Segment Start: Provided data
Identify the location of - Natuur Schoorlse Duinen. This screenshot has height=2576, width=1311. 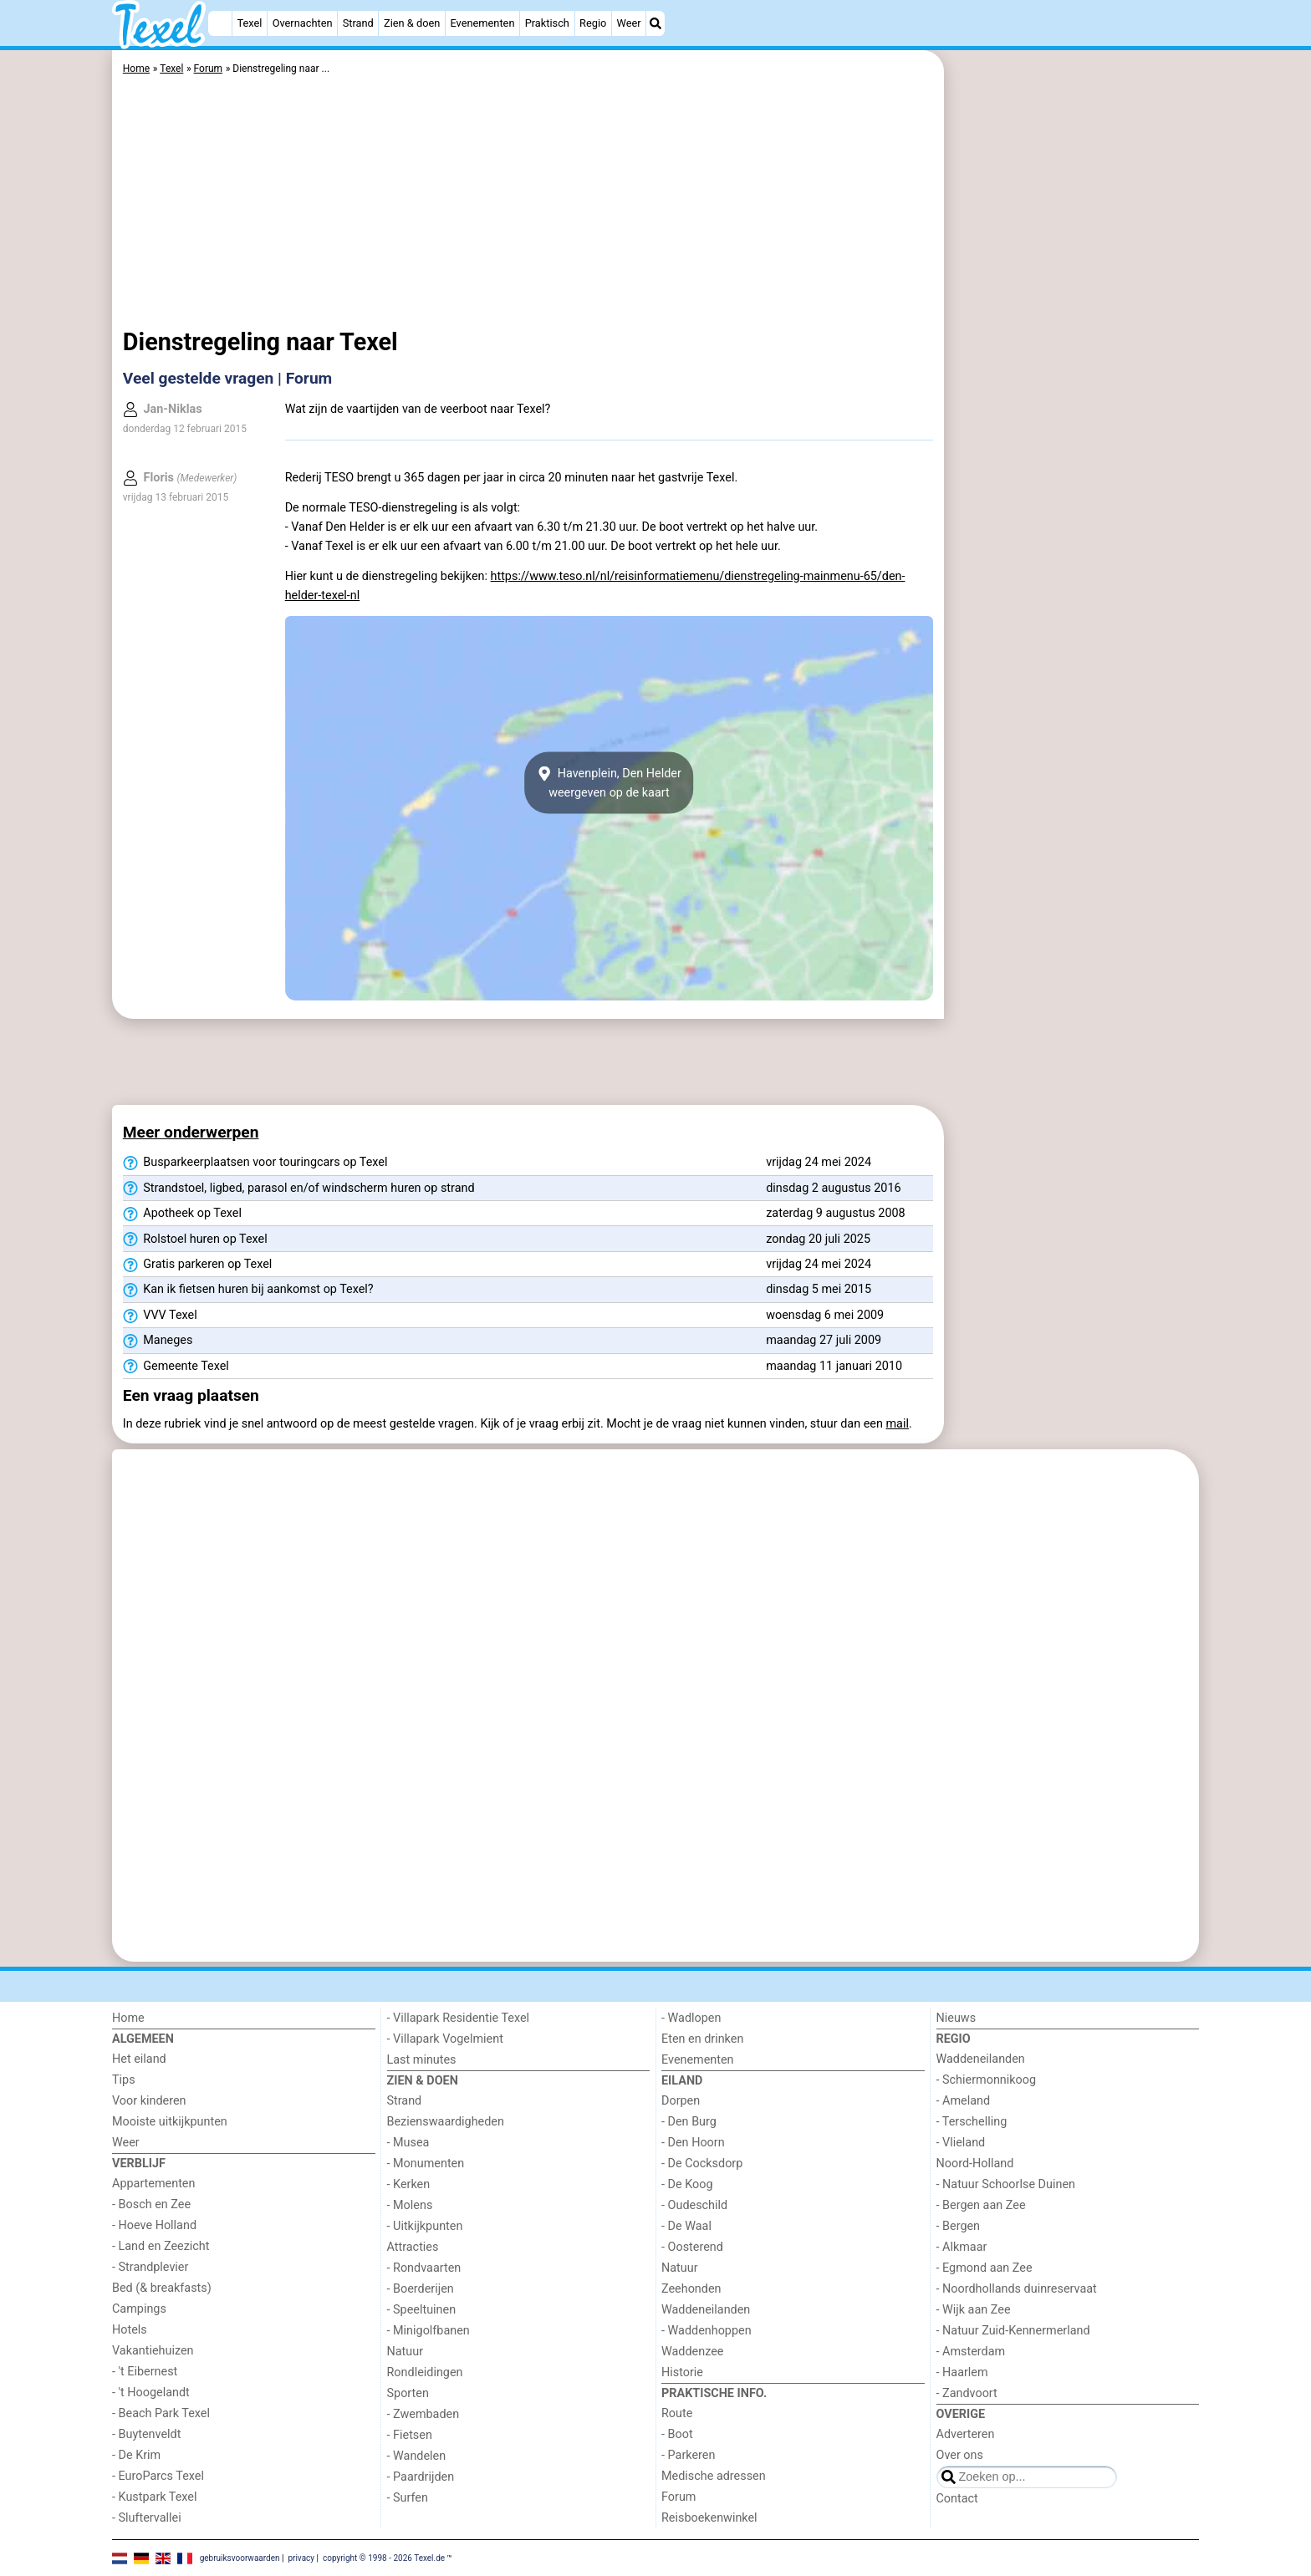
(1005, 2184).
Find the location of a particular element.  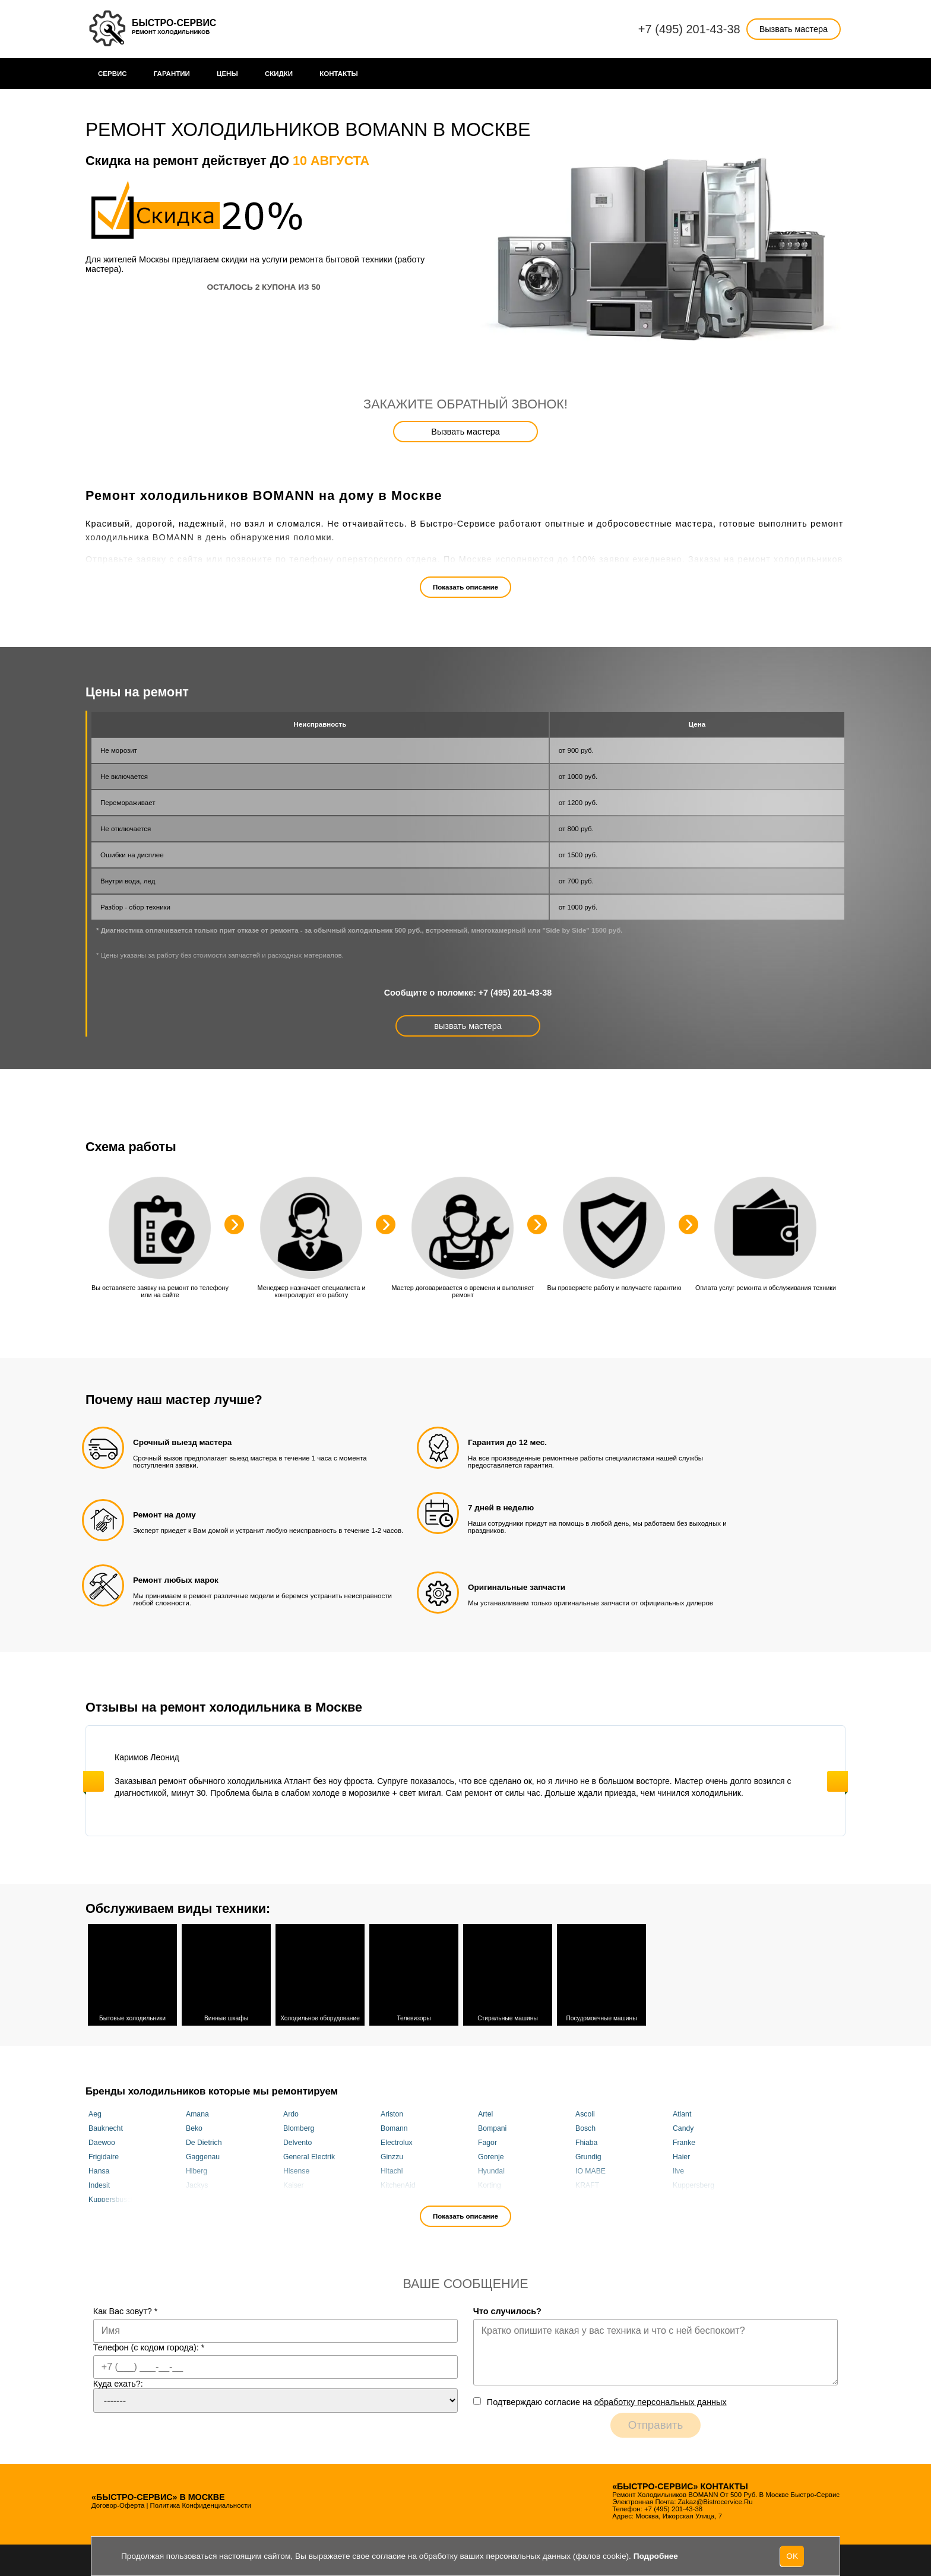

Grundig is located at coordinates (588, 2155).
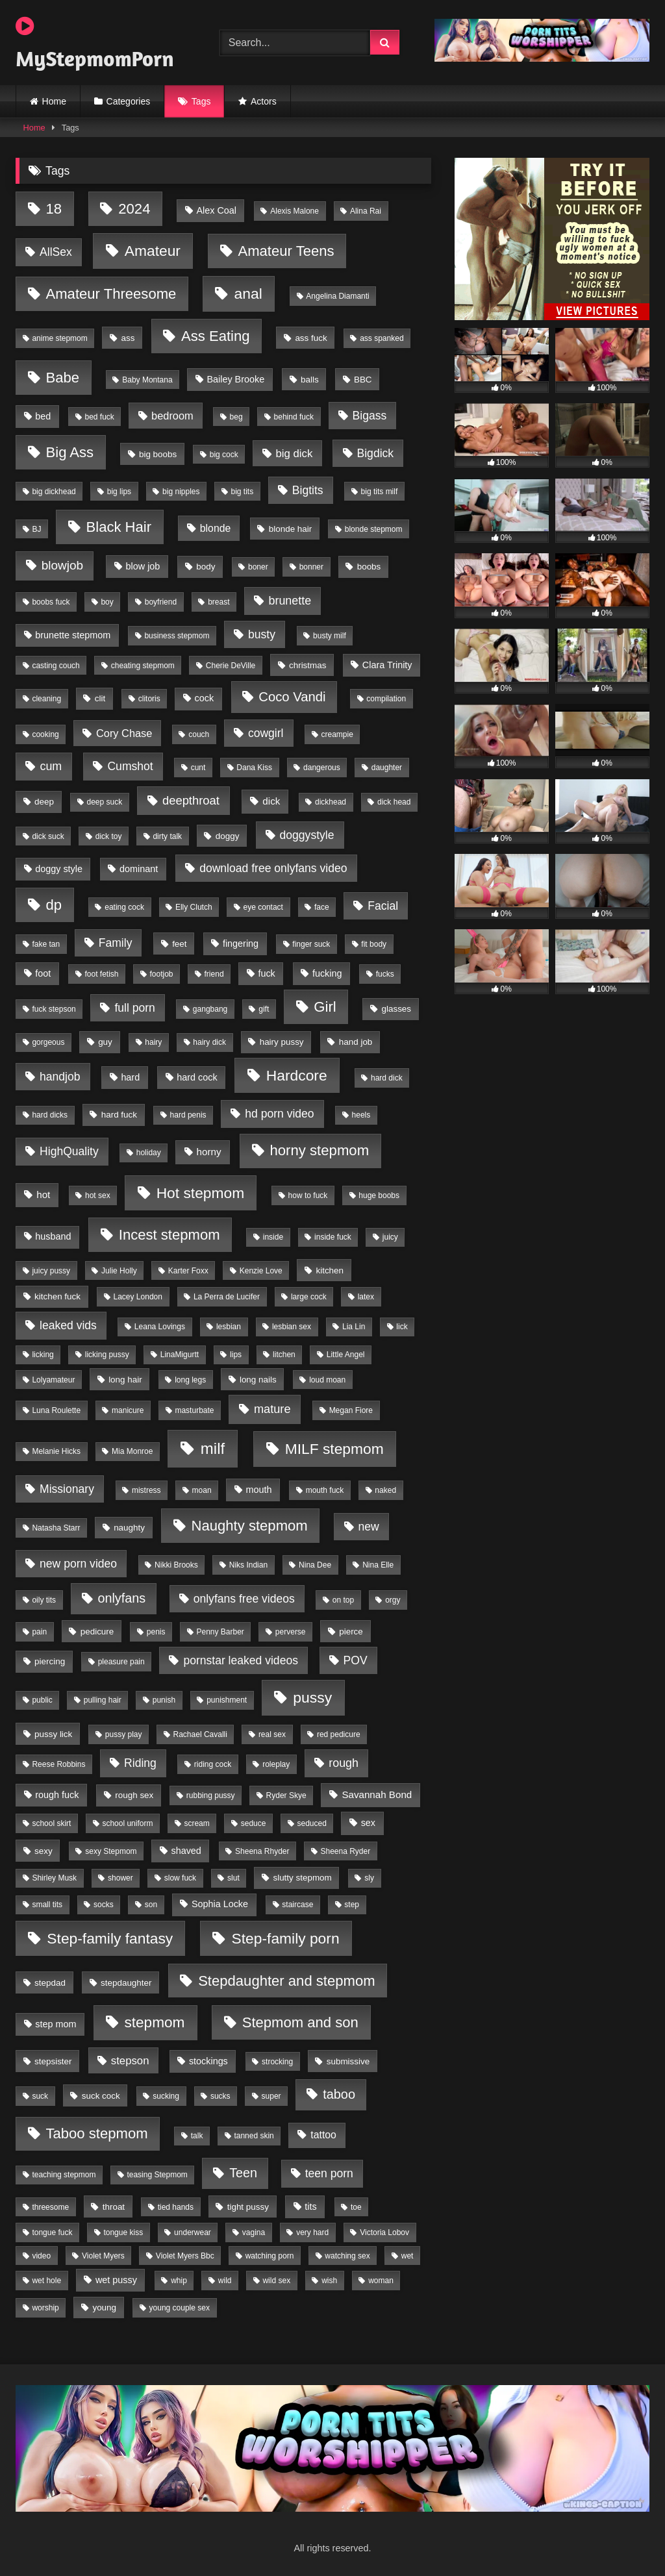 The height and width of the screenshot is (2576, 665). I want to click on wet pussy [wet pussy (3 items)], so click(116, 2280).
Segment End: Provided data
I'd like the material above repeated exactly, with the pictures omitted.

• Response area:
Identify the location of - Natuur Schoorlse Duinen. This screenshot has height=2576, width=1311. 
(1005, 2184).
Find the location of a particular element.  

Grundig is located at coordinates (588, 2155).
 The height and width of the screenshot is (2576, 665). I want to click on wet pussy [wet pussy (3 items)], so click(116, 2280).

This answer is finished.